The documentary, produced three years ago, reports how pesticides produced in Europe are used in countries like Brazil. Even though these pesticides are banned for use in Europe, the EU still allows massive chemical companies like Bayer and BASF to export these chemicals abroad to countries where they are not banned.

“Why does the EU allow these (lucrative) pesticide exports to emerging countries?” the filmmakers ask. It remains unclear why Arte has deleted the documentary from its website.

The documentary reveals that in 2018, European companies sold over 80,000 tons of pesticides banned in Europe. Ninety percent of the products originate from European factories in the U.K., Italy, the Netherlands, Germany, France, Belgium, and Spain. It notes that banned chemicals such as atrazine and metolachlor are used.

Polish farmers protest outside the European Union Commission representation office, against the planned trade deal between the EU and South American nations within Mercosur and Green Deal policy, on the official opening day of the Polish presidency of the Council of the European Union, in Warsaw, Poland, Friday, Jan. 3, 2025. (AP Photo/Czarek Sokolowski)

The film, which at the time of publication has a copy available on DailyMotion, is one of a number of news reports raising the alarm to no effect in recent years, including from Matador, which is a program from the German public broadcaster ARD. A link in auto-translated English is also available here.

The EU-Mercosur trade agreement is dangerously close to passing, and there appears to be little in the way anymore to stop its march through Brussels. It has been in the works for 25 years, but due to the fact that it is expected to devastate EU farmers, many countries, such as Italy and France, have been fiercely opposed over the years.

France and Italy appear to have now buckled after intense lobbying from business interests, who stand to make billions

Mercosur is a major health threat

The deal could serve as a major blow to food quality, resulting in cheap meat and produce imports from South America, where standards are notably lax when it comes to pesticide and GMO use. Over the coming years, these products would find their way more and more often onto European shelves.

While the EU insists on the issue of climate protection and the Green Deal, this free trade deal will also turbocharge destructive agricultural practices in South America, where enforcement of environmental protection remains weak. Tens of millions of acres of rainforest have been destroyed to make way for cattle grazing and monocrop cultivation of soybeans and other cash crops, but with the lucrative EU market opened up, it could create a frenzy to destroy even more rainforest and convert it to agricultural use.

Opponents of the agreement point out that under the agreement, Germany will send its industrial products to South America, and in return, food from South American countries will flow to Europe. Unfortunately, this food will often be of poor quality, containing chemicals long banned in Europe.

The risks are enormous. Brazil alone allows the use of as many as 3,669 pesticides.
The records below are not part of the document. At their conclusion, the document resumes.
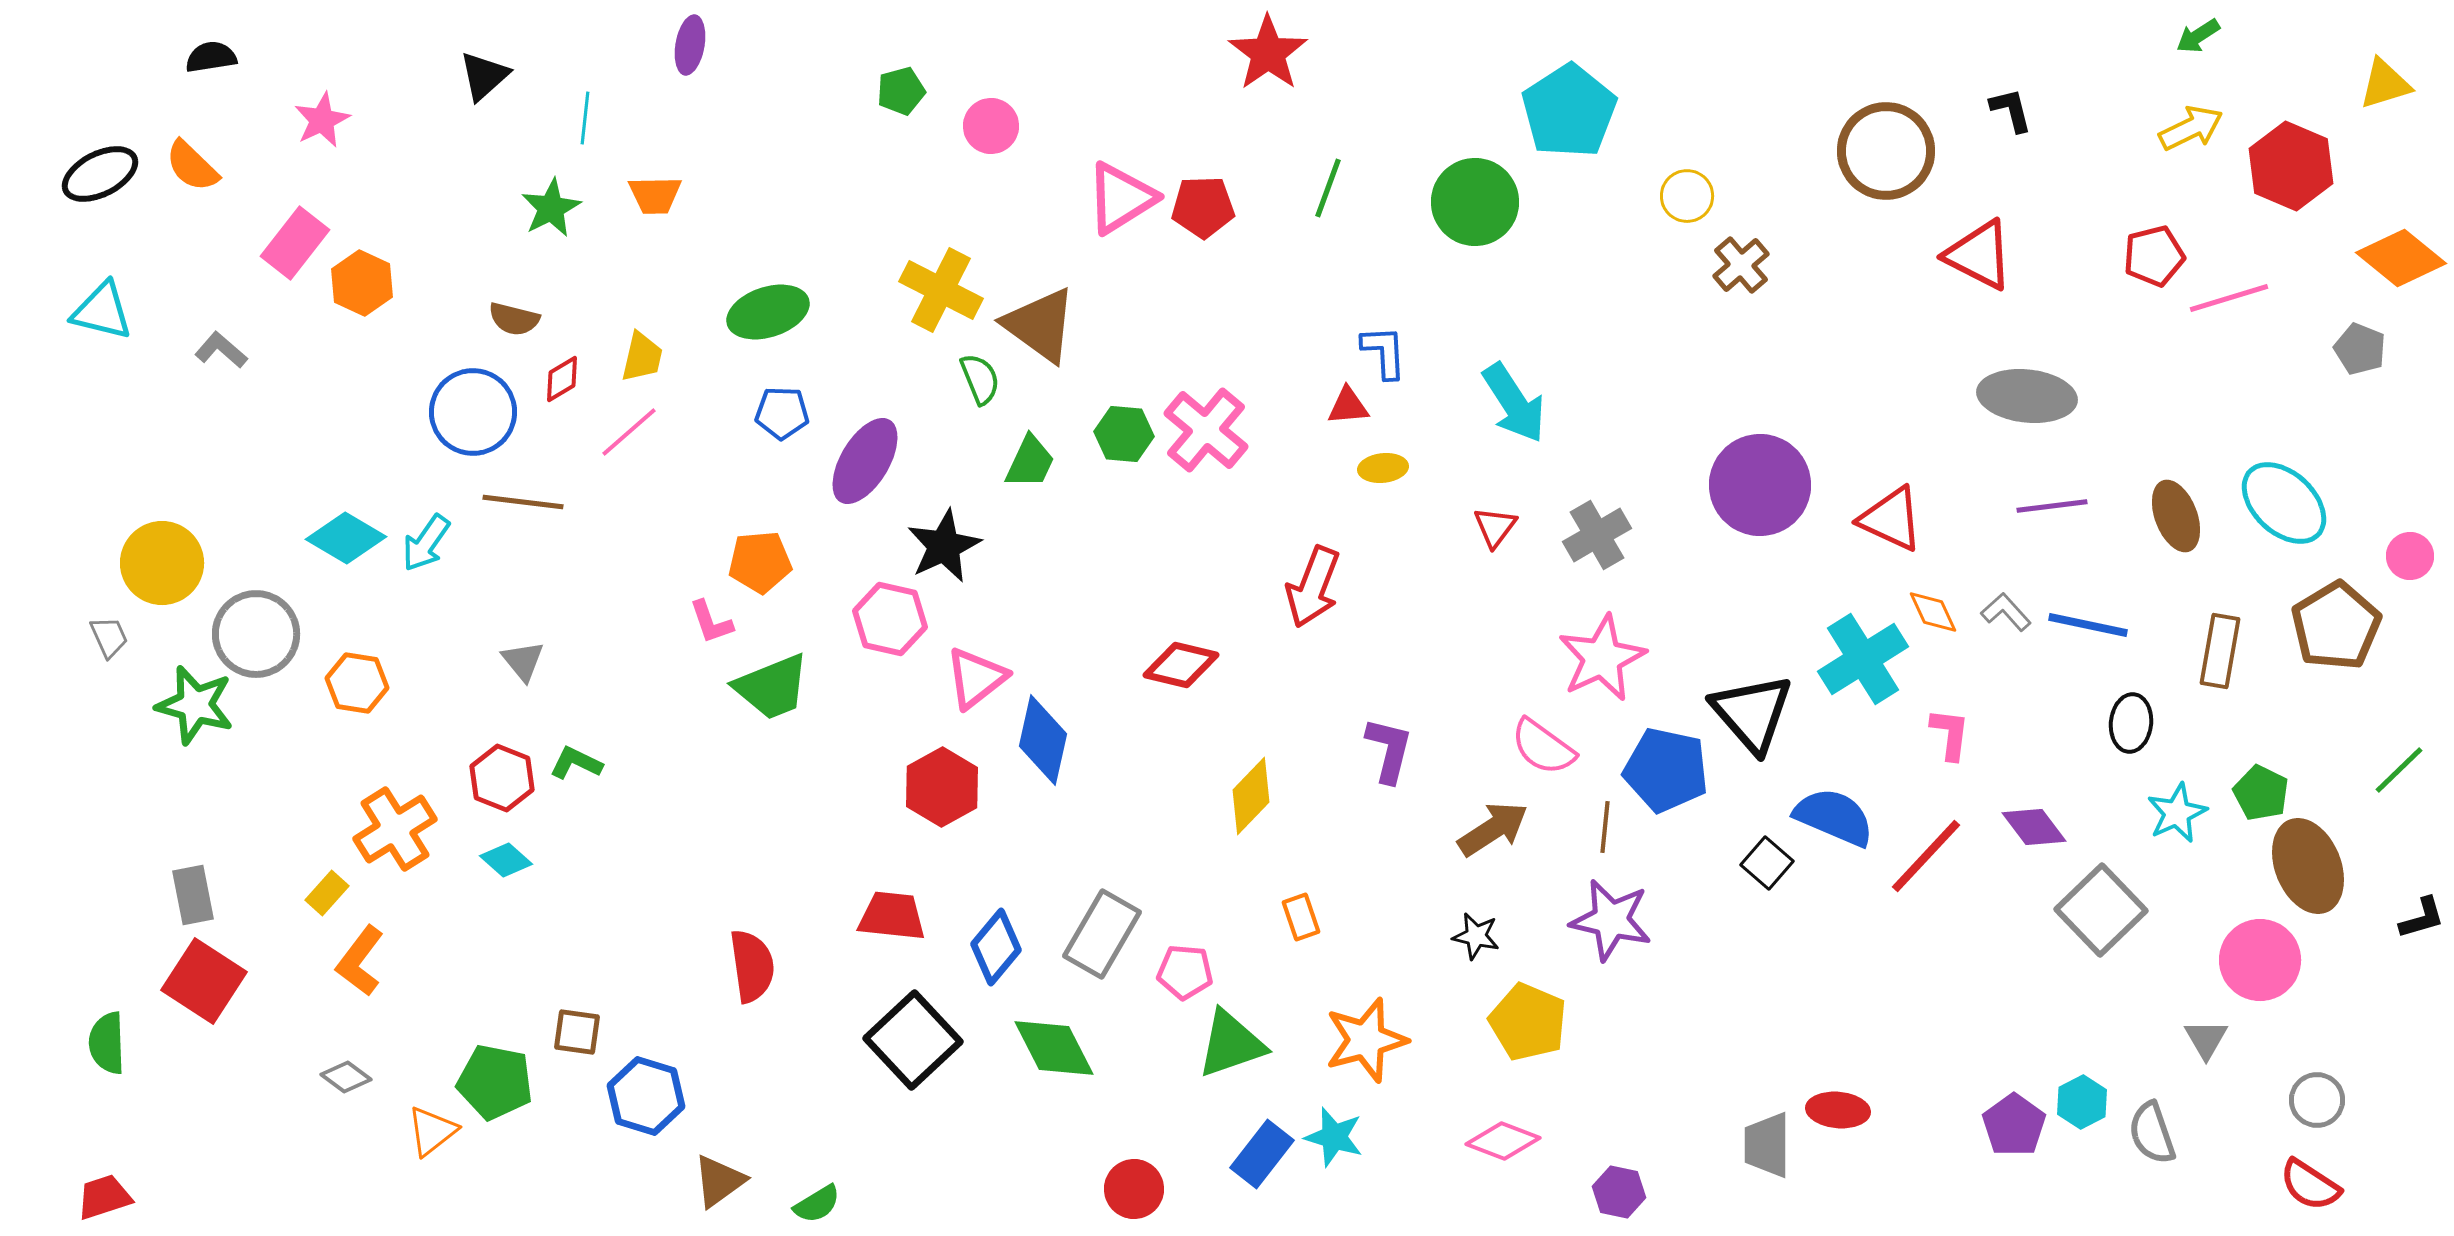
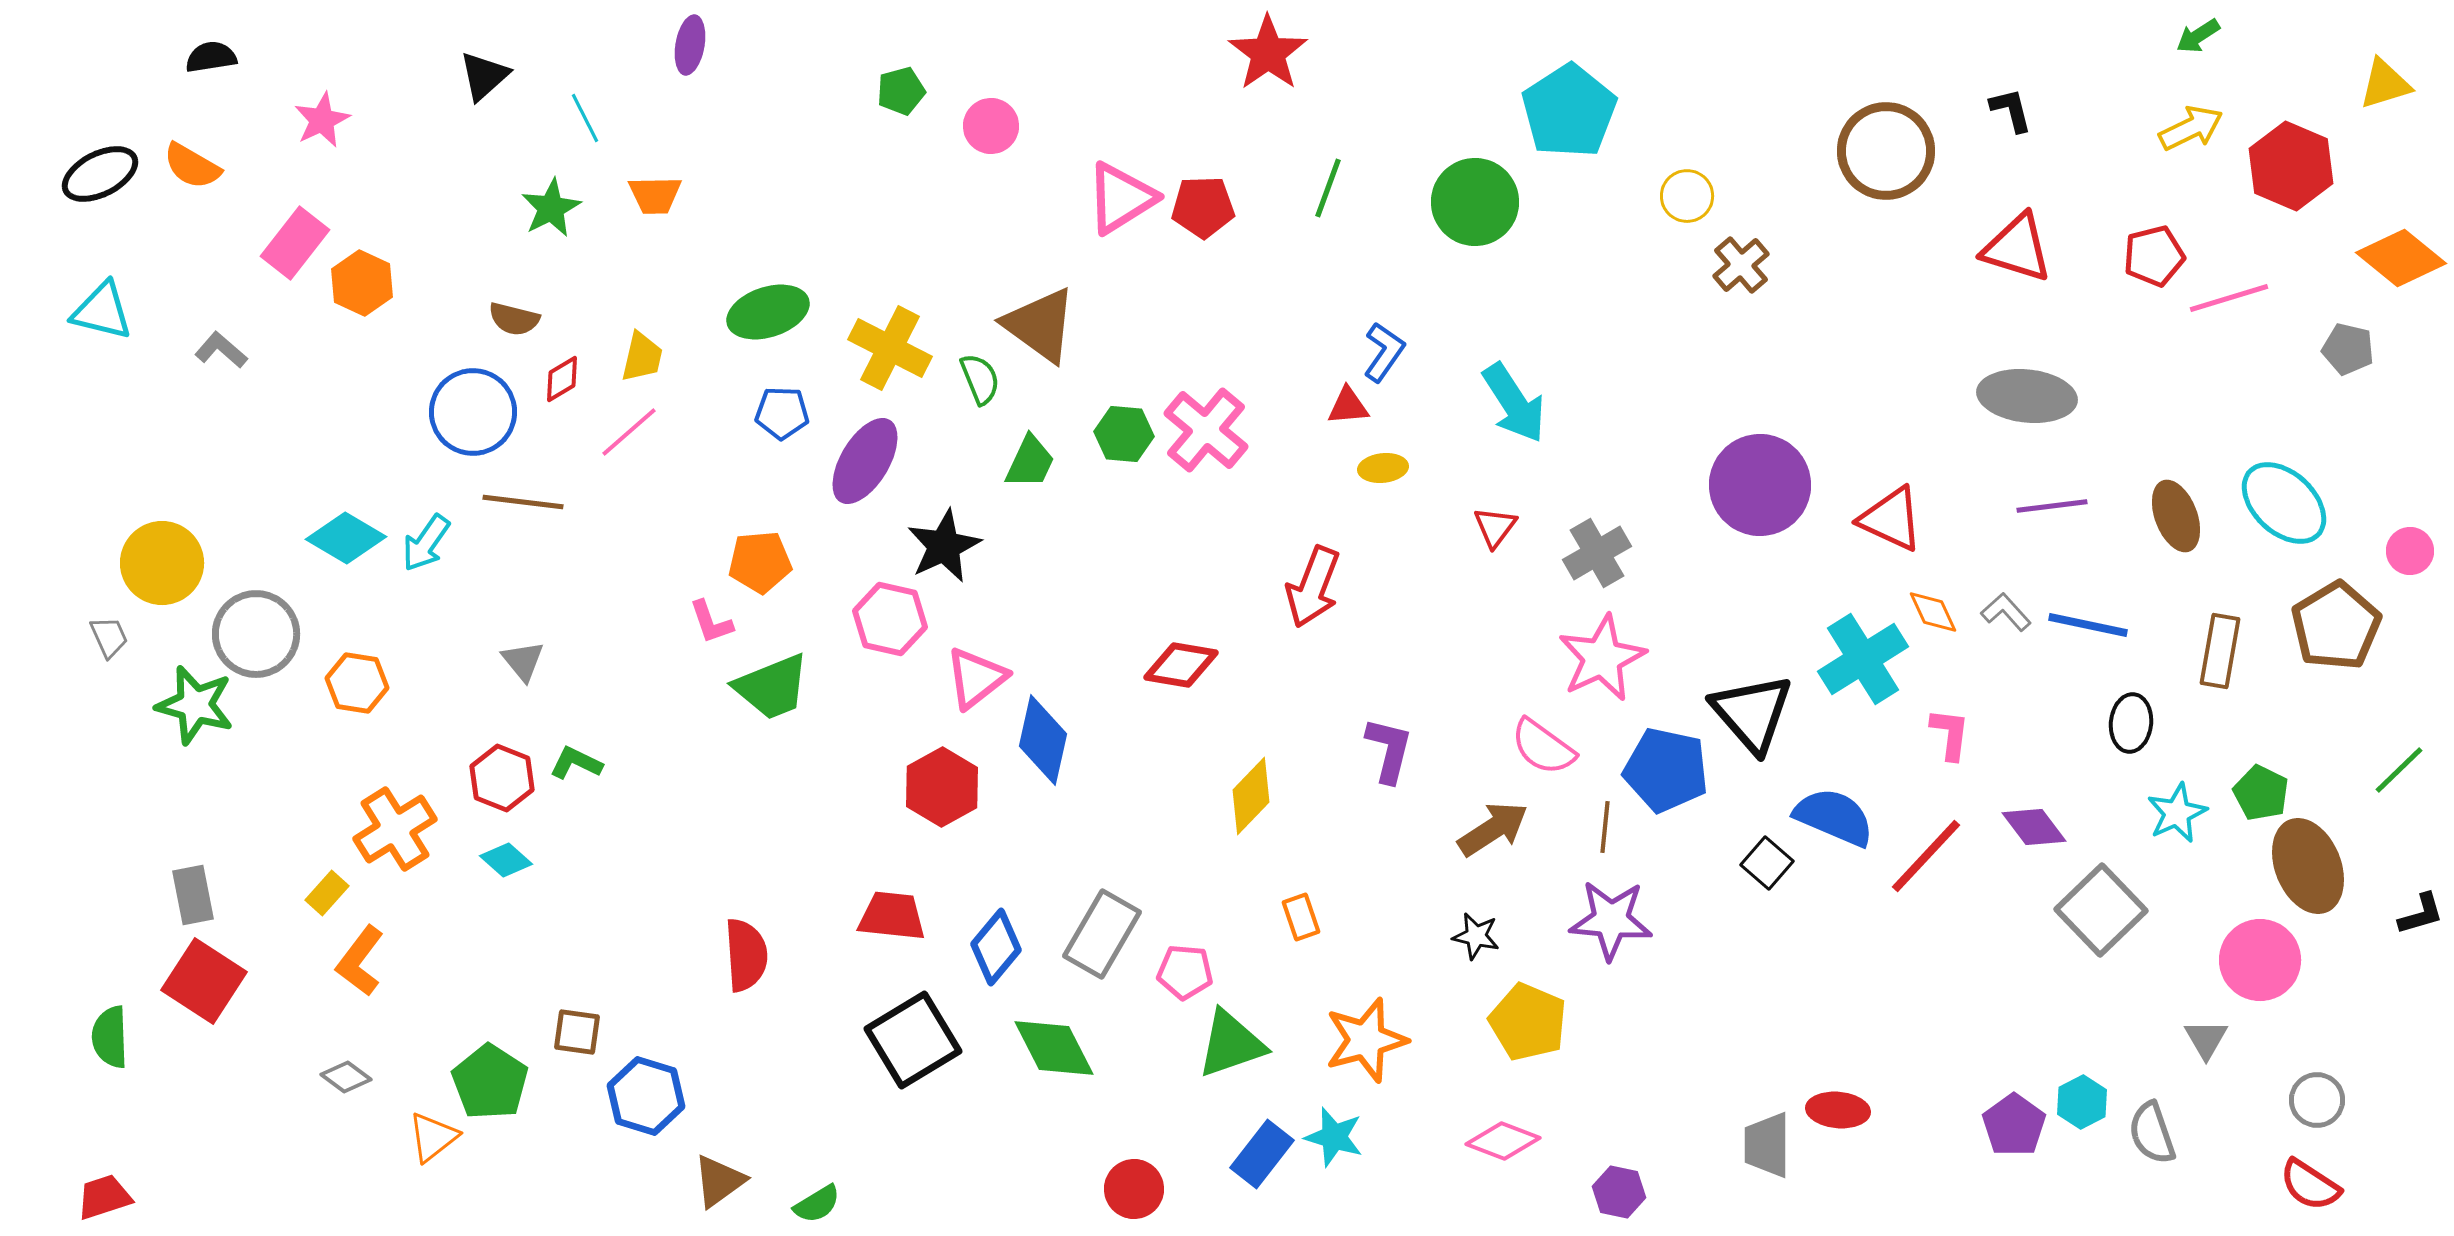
cyan line at (585, 118): rotated 33 degrees counterclockwise
orange semicircle at (192, 166): rotated 14 degrees counterclockwise
red triangle at (1979, 255): moved 38 px right, 7 px up; rotated 10 degrees counterclockwise
yellow cross at (941, 290): moved 51 px left, 58 px down
gray pentagon at (2360, 349): moved 12 px left; rotated 9 degrees counterclockwise
blue L-shape at (1384, 352): rotated 38 degrees clockwise
gray cross at (1597, 535): moved 18 px down
pink circle at (2410, 556): moved 5 px up
red diamond at (1181, 665): rotated 4 degrees counterclockwise
black L-shape at (2422, 918): moved 1 px left, 4 px up
purple star at (1611, 920): rotated 8 degrees counterclockwise
red semicircle at (752, 966): moved 6 px left, 11 px up; rotated 4 degrees clockwise
black square at (913, 1040): rotated 12 degrees clockwise
green semicircle at (107, 1043): moved 3 px right, 6 px up
green pentagon at (495, 1082): moved 5 px left; rotated 22 degrees clockwise
orange triangle at (432, 1131): moved 1 px right, 6 px down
With European markets open, Brazil will be able to send more and more of its food overseas. Europe’s emphasis on “eating local” to reduce carbon emissions associated with transportation will become a joke, as food from halfway around the world will often be cheaper than locally produced goods. European chemical companies will reap massive profits.

“Mato Grosso. This Brazilian state is the kingdom of the agricultural industry. Cotton, rice, sugarcane, corn, massive production of transgenic soybeans, and record pesticide use. Mato Grosso wins every global competition in the field of agrotoxicity. That’s the term used by those who condemn the chemical empire. Brazil allows the use of 3,669 pesticides. It’s a veritable Eldorado for corporations, primarily European ones. Products banned on the Old Continent are sold here,” said the narrator in the film.

“The poisoned kingdom is primarily a market of international corporations, including three European giants: the Swiss company Syngenta , and the German companies BASF and Bayer, which absorbed Monsanto in 2018,” the film states.